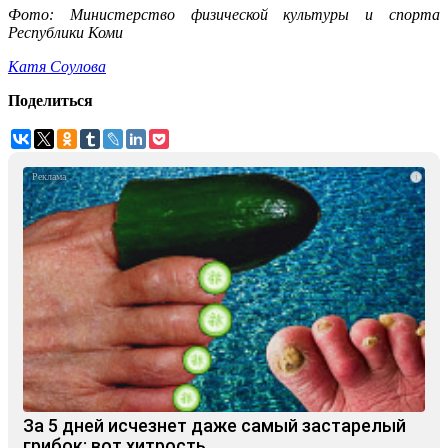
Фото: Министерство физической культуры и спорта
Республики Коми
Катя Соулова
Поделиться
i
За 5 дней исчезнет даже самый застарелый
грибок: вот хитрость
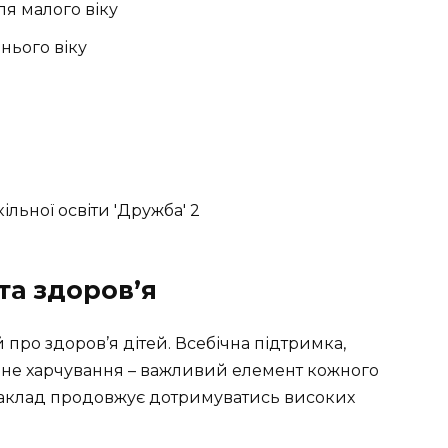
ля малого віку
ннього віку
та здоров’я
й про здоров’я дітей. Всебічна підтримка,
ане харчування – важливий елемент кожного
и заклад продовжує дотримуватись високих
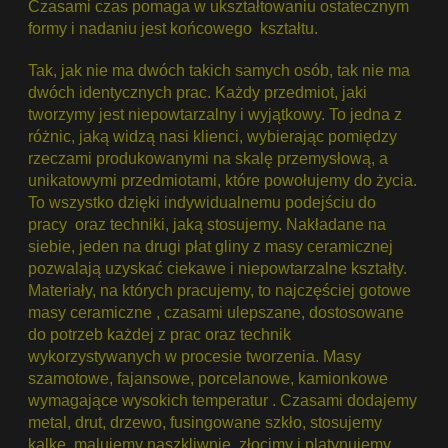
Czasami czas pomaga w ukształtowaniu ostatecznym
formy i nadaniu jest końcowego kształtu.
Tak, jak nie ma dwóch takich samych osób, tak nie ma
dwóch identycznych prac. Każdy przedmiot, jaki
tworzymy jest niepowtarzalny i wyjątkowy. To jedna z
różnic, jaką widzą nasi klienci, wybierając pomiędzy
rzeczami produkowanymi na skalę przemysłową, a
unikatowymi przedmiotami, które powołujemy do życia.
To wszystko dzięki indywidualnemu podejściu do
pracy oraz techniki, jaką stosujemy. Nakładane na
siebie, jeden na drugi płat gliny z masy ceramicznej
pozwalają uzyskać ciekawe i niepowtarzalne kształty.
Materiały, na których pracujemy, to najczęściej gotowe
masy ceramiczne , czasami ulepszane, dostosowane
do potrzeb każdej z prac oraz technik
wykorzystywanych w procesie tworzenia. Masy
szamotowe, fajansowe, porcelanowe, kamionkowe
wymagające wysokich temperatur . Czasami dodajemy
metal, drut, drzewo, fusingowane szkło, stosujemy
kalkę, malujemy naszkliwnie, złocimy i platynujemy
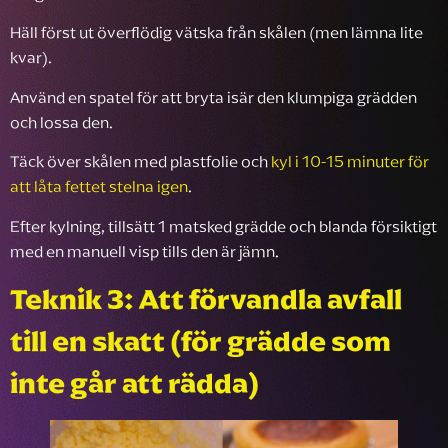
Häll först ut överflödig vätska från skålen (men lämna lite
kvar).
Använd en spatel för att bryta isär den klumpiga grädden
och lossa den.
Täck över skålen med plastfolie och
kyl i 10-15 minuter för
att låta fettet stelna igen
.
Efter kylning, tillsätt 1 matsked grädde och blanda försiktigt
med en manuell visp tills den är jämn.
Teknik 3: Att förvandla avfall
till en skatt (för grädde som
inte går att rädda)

________

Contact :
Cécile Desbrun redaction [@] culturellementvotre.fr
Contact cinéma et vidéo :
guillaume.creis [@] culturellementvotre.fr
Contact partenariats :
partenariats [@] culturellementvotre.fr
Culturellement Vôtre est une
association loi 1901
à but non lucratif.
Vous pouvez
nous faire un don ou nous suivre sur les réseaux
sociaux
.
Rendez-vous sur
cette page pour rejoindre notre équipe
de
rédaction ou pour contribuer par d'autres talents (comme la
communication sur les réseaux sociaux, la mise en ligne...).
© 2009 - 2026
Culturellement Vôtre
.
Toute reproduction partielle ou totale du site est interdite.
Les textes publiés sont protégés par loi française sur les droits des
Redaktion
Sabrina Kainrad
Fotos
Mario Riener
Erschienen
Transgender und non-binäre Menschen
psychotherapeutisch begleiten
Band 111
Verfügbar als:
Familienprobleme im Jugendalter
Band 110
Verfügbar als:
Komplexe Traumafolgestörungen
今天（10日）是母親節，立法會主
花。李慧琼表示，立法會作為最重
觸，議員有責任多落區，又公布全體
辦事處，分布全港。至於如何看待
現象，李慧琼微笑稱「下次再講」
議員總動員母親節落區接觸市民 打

________

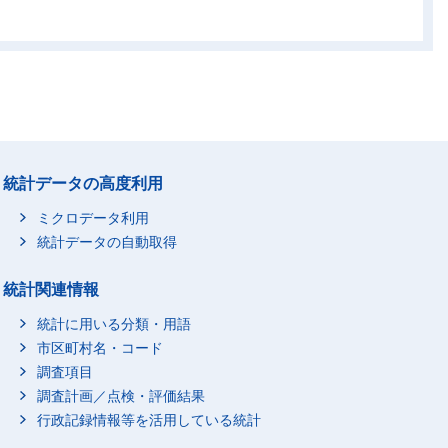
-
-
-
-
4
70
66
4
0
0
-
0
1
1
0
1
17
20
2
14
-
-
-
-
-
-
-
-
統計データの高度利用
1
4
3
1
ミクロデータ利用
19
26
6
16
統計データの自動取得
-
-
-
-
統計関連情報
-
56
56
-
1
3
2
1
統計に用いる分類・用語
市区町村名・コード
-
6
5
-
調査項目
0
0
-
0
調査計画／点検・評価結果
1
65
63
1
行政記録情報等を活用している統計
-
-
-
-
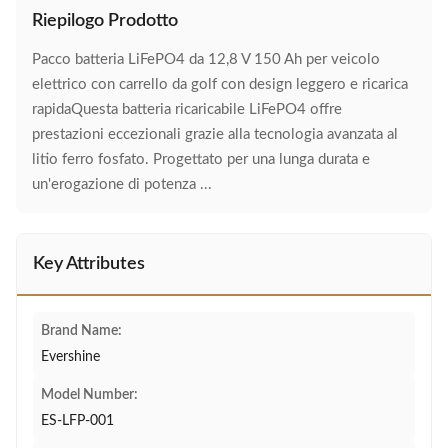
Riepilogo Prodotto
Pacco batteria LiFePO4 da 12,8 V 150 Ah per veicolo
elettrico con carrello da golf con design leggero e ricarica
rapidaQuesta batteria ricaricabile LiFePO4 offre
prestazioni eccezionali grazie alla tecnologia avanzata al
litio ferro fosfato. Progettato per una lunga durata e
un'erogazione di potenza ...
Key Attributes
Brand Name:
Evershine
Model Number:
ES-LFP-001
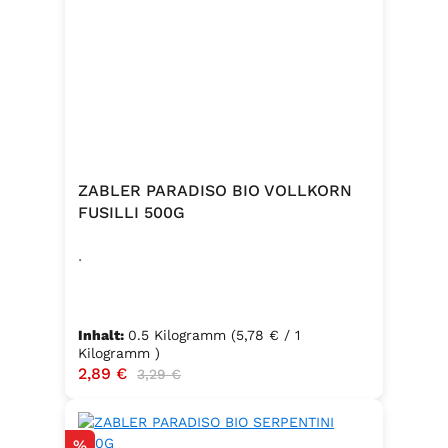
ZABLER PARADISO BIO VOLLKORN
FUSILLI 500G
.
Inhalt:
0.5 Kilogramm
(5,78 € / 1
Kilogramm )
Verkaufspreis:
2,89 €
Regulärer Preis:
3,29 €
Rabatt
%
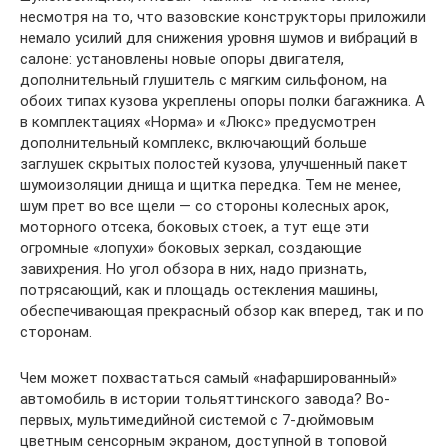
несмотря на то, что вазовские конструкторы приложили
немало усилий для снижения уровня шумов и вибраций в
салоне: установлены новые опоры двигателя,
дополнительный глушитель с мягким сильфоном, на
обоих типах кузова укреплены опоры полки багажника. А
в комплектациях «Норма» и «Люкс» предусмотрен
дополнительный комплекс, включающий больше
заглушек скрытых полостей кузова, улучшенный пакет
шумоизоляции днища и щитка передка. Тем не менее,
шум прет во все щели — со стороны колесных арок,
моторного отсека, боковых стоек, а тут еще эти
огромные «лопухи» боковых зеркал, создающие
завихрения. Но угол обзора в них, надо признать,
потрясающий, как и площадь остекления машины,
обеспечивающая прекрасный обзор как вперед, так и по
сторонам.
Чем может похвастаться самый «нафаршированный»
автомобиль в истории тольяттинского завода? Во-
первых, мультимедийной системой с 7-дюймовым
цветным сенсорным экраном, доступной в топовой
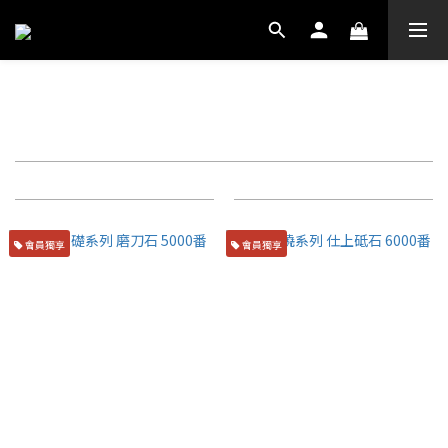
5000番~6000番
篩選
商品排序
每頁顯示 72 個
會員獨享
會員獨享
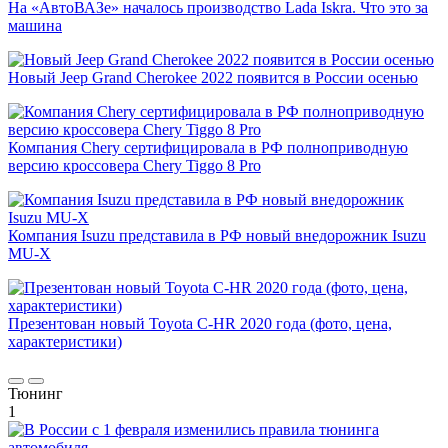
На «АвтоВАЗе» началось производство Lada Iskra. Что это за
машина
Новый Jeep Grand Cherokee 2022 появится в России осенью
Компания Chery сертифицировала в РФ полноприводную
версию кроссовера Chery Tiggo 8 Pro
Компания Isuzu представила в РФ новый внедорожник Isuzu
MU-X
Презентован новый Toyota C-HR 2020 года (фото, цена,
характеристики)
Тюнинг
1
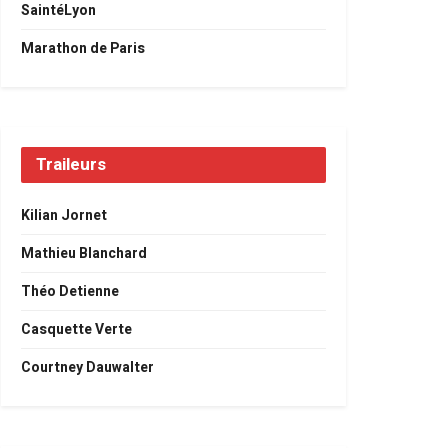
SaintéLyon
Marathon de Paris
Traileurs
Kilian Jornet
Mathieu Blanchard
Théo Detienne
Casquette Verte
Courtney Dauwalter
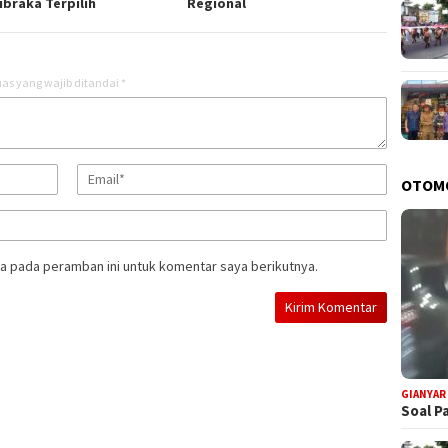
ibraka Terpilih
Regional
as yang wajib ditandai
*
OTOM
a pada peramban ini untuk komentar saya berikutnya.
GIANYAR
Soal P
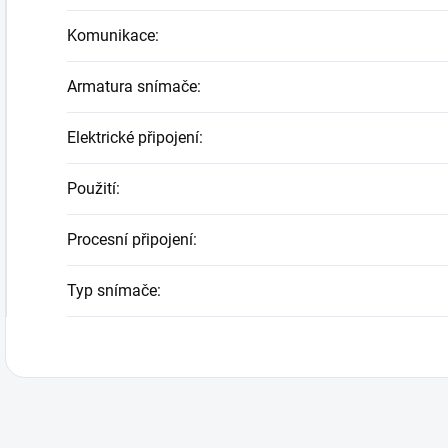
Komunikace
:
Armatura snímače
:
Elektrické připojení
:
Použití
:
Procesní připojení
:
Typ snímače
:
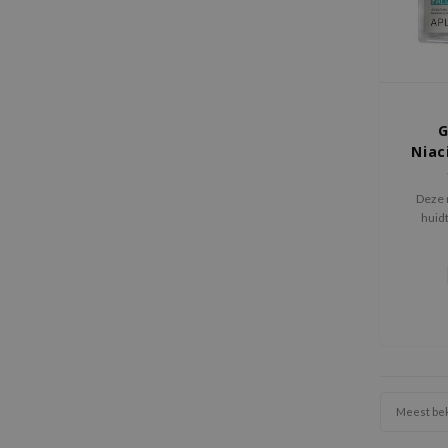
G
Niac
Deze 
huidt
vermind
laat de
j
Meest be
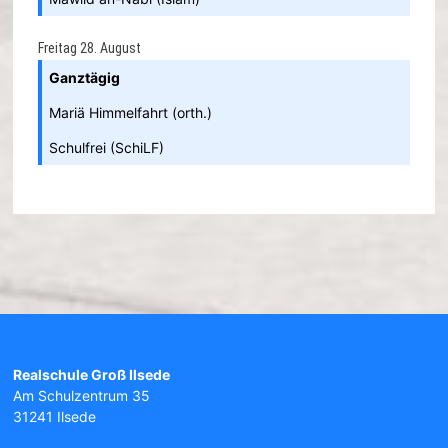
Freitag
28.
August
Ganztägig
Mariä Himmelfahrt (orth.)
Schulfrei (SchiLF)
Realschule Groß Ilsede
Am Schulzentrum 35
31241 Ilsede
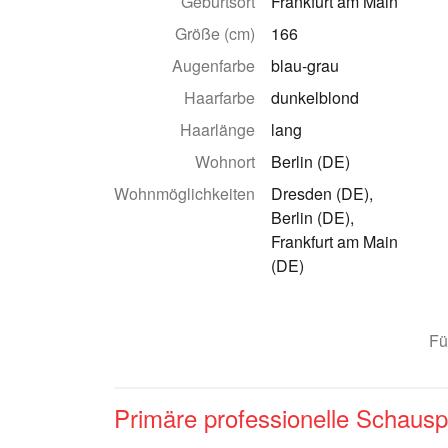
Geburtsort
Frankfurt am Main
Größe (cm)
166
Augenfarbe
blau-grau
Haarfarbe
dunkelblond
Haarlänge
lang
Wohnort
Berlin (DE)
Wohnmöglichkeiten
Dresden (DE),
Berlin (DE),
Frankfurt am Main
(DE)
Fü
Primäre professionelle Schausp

________

## WHAT IS BEING ASKED
Which of the lines above hold the word "připojení"? Copy each one.

## RESPONSE AREA
Elektrické připojení
Procesní připojení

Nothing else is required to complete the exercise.